In "Tube," a history of television, David E. Fisher and Marshall Jon Fisher point out that Farnsworth was not the only television pioneer to die in misery. So did two others--John Logie Baird and Charles Francis Jenkins--who had tried and failed to produce mechanical television. This should not come as a surprise. The creative enterprise is a hazardous journey, and those who venture on it alone do so at their peril. Baird and Jenkins and Farnsworth risked their psychological and financial well-being on the romantic notion of the solitary inventor, and when that idea failed them what resources did they have left?
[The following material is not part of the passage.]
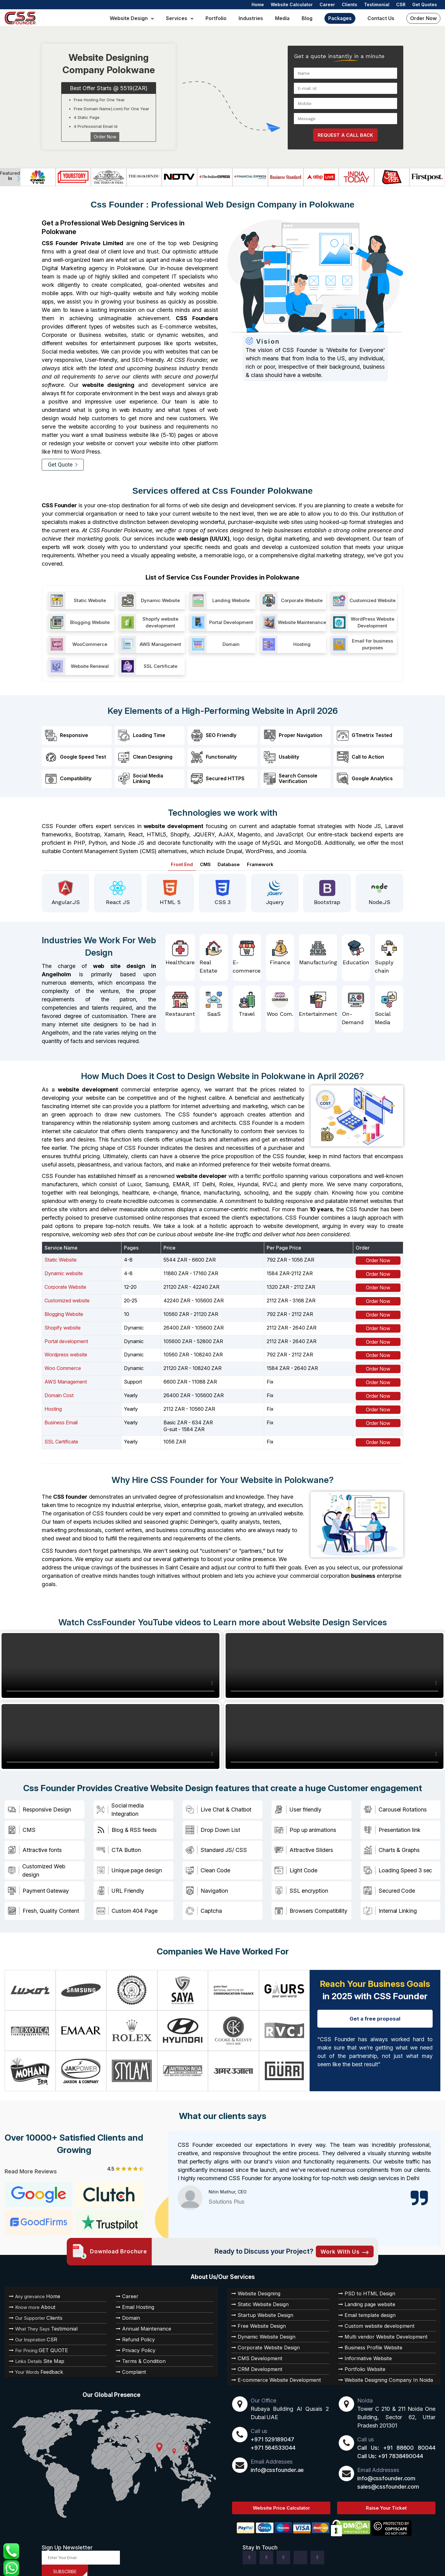 Image resolution: width=445 pixels, height=2576 pixels. I want to click on Site Map, so click(49, 2354).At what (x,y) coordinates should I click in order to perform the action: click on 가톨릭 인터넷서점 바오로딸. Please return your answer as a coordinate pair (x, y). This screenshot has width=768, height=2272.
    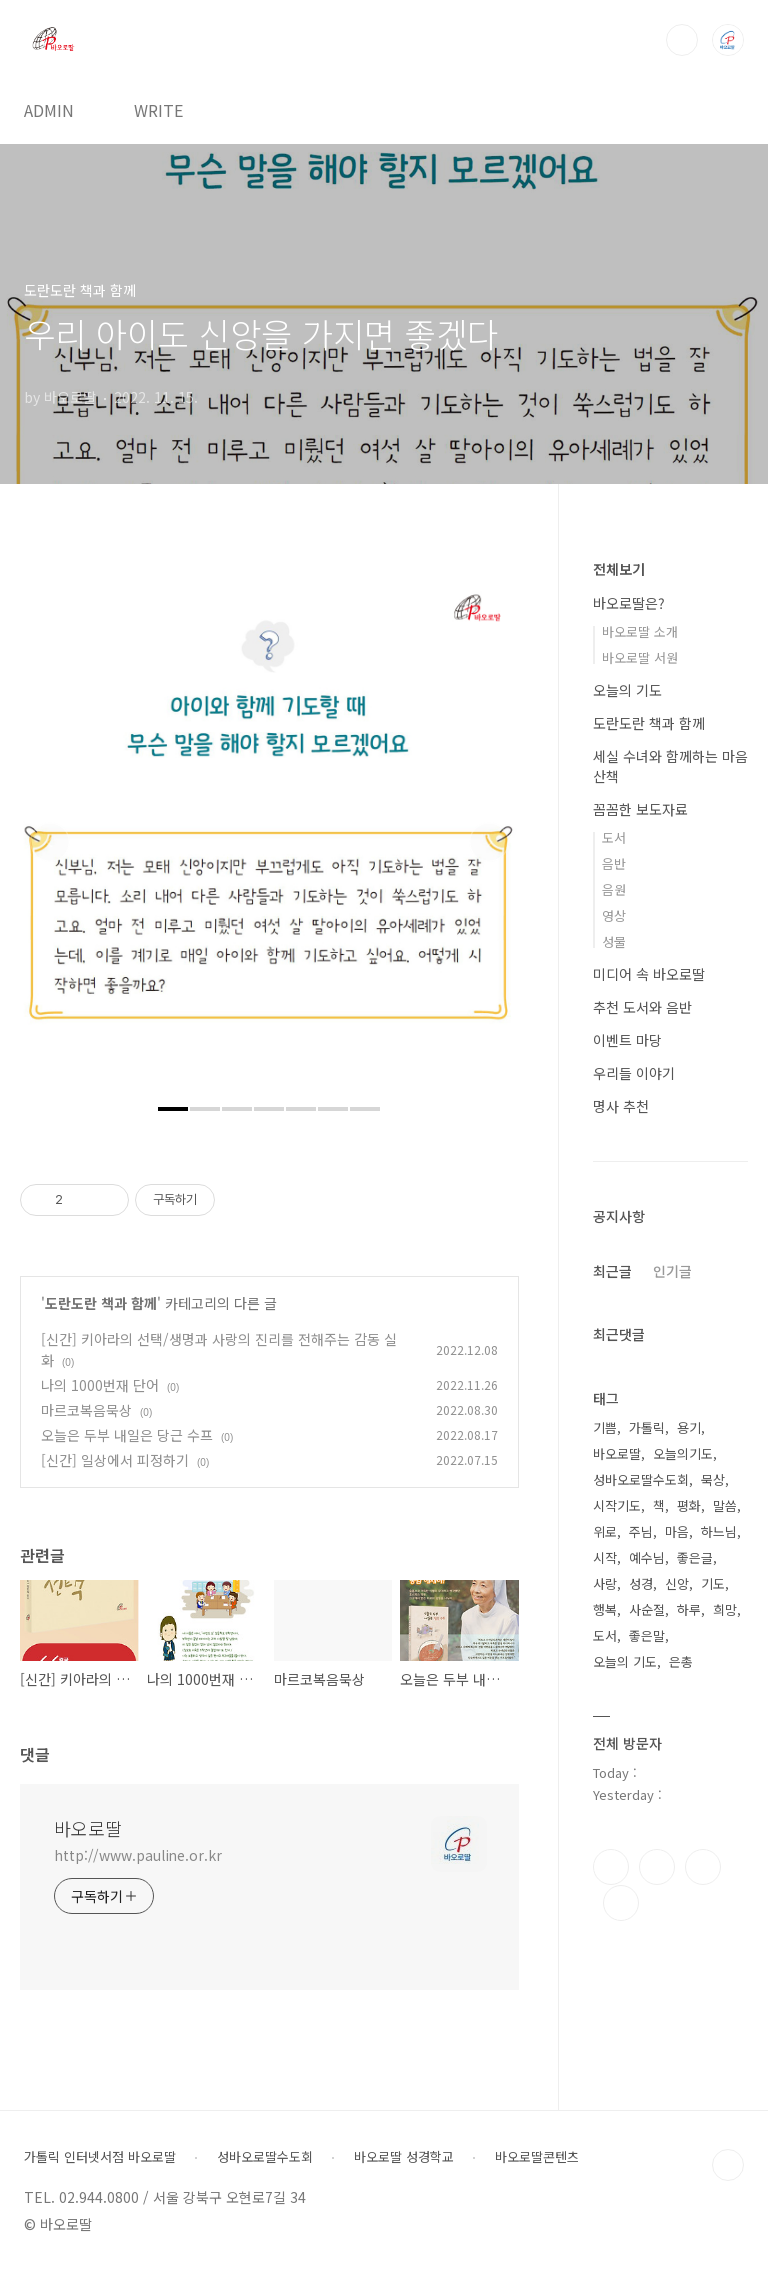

Zworykin had his share of setbacks as well. He took on Farnsworth in court, and lost. He promised television in two years for a hundred thousand dollars and he came in eight years and fifty million dollars over budget. But he ended his life a prosperous and contented man, lauded and laurelled with awards and honorary degrees. He had the cocoon of RCA to protect him: a desk and a paycheck and a pension and a secretary and a boss with the means to rewrite history in his favor. This is perhaps a more important reason that we have companies--or, for that matter, that we have universities and tenure. Institutions are not just the best environment for success; they are also the safest environment for failure--and, much of the time, failure is what lies in store for innovators and visionaries. Philo Farnsworth should have gone to work for RCA. He would still have been the father of television, and he might have died a happy man.